Sie rationalisieren dennoch kräftig?

Kovats: Die Krise hat zehn Prozent unseres Geschäfts getroffen, die Produktion von Niederspannungsmotoren der ATB und die Emco mit den Serienwerkzeugmaschinen. Da gab es Rückgänge von 40 Prozent. Deshalb haben wir vor allem in der ATB Personal abgebaut. Zum Halbjahr haben wir um zwölf Prozent weniger Mitarbeiter. In Österreich arbeiten 1700 von 12.200. Der Prozess geht weiter, wir müssen effizienter werden.


Wieso nützen Sie nicht Kurzarbeit?

Kovats: Kurzarbeit ist zu teuerin Österreich. In Deutschland nützen wir Kurzarbeit, weil sie dort besser geregelt ist.

Es heißt, das Ärgste der Krise sei bereits überstanden. Ist das so?

Kovats: In einigen Bereichen zieht das Geschäft wieder an. Ob das die nachhaltige Wende ist, können wir Ende des Jahres bzw. im ersten Quartal 2010 beurteilen. Bis dahin schnallen wir den Gürtel eng.

 

Sie haben in wenigen Jahren einen Milliardenkonzern aufgebaut, vor allem durch exzessive Zukäufe. Jetzt ist es still. Gibt es keine interessanten Kaufobjekte, oder fehlt das Geld?

Kovats: In diesem Wirtschaftsklima sind Finanzierungen schwierig. Akquisitionen sind derzeit kein Thema, erst in ein, zwei Jahren wieder. Firmen gibt es genug.

 

Wohin geht dann die Reise?

Kovats: Nach Asien, Afrika und Südamerika. In Asien haben die Menschen einen unbändigen Willen, den Wohlstand zu steigern. China und Indien haben eine Dynamik, die wir noch nicht begriffen haben, dort gibt es Termine um sieben Uhr früh. Russland nehme ich aus. Das Land ist extrem rohstoffabhängig, geht damit aber nicht gut um. Strukturänderungen fehlen. Russland wird sich nur sehr langsam erholen, wenn überhaupt. Die Politik dominiert die Wirtschaft, die Oligarchen arbeiten der Regierung zu. Und Alkoholismus ist ein großes Problem.

 

Wie können wir uns behaupten?

Kovats: Bei den Lohnkosten können wir nicht reüssieren, weshalb Produktionen verlagert werden. Die Chinesen holen aber auch bei anspruchsvolleren Produkten auf. Wir brauchen Know-how, Schnelligkeit, Flexibilisierung. Da geschieht seit Jahren nichts.

 

Macht die Industriellenvereinigung, in der Sie im Bundesvorstand sind, zu wenig Druck?

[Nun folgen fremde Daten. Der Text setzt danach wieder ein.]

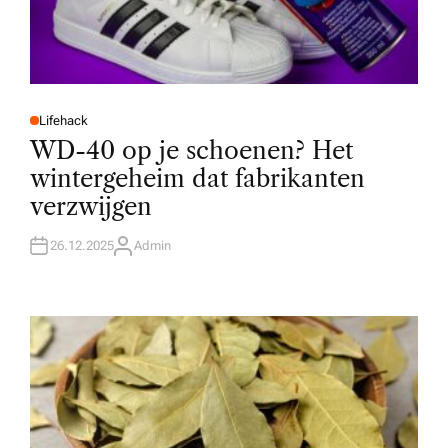
Lifehack
P
O
WD-40 op je schoenen? Het
S
T
wintergeheim dat fabrikanten
E
D
verzwijgen
I
N
26.12.2025
Admin
A
U
T
H
O
R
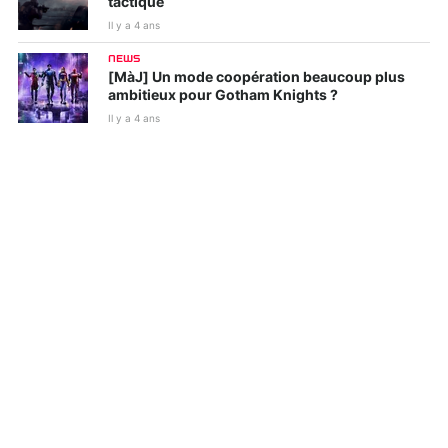
tactique
Il y a 4 ans
NEWS
[MàJ] Un mode coopération beaucoup plus
ambitieux pour Gotham Knights ?
Il y a 4 ans
NEWS
Le reboot de Saints Row proposera un menu
aussi copieux que totalement barré
Il y a 4 ans
NEWS
Un jeu mobile Le Seigneur des Anneaux
annoncé pour les diviser tous
Il y a 4 ans
NEWS
Les 10 jeux qui vont vous faire pleurer
Il y a 4 ans
NEWS
Portal recréé sous Unreal Engine 5 avec ray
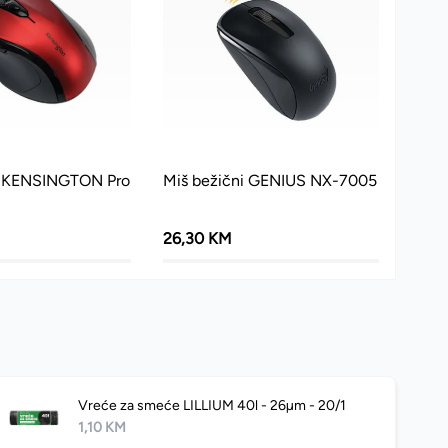
i KENSINGTON Pro
Miš bežični GENIUS NX-7005
26,30 KM
Vreće za smeće LILLIUM 40l - 26µm - 20/1
1,10 KM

Kovats: Die Industriellenvereinigung entscheidet nicht.

 

Wo sehen Sie die A-Tec in fünf bis zehn Jahren?

Kovats: Wesentlich größer. Es wird vielleicht neue Geschäftsfelder geben. Energietechnik und Solarenergie sind interessant. Die Menschen wollen Kohle nicht, Kernkraft nicht, auch Wind wegen der Windräder nicht. Aber den Strom aus der Steckdose wollen wir und Elektroautos auch. Ich muss mich als Energietechnikanbieter nur zurücklehnen und warten.

AUF EINEN BLICK

Mirko Kovats war nach dem Studium der Handelswissenschaften als Händler für Maschinen in Osteuropa tätig. Nach der Ostöffnung konzentrierte er sich auf Immobilieninvestments. Sein Engagement bei mehreren Diskotheken brachte ihm ein Strafverfahren wegen betrügerischer Krida ein, das die Staatsanwaltschaft vor kurzem eingestellt hat.

Der Kauf der Emco bildete 1997 die Basis der A-Tec. Etliche Firmen im In- und Ausland kamen hinzu.

Die A-Tec umfasst vier Geschäftssparten: Emco (Werkzeugmaschinen), ATB (Austria Antriebstechnik, Kleinelektromotoren), Austrian Energy&Environment (Energietechnik) und die Montanwerke Brixlegg (Kupferbergbau). Der Konzern machte im ersten Halbjahr des laufenden Jahres mit 12.200 Beschäftigten 1,46 Mrd. Euro Umsatz. Das Betriebsergebnis wuchs um 5,3Prozent auf 69,8 Mio. Euro. Netto halbierte sich der Gewinn wegen höherer Steuerbelastungen auf 22,6 Mio. Euro.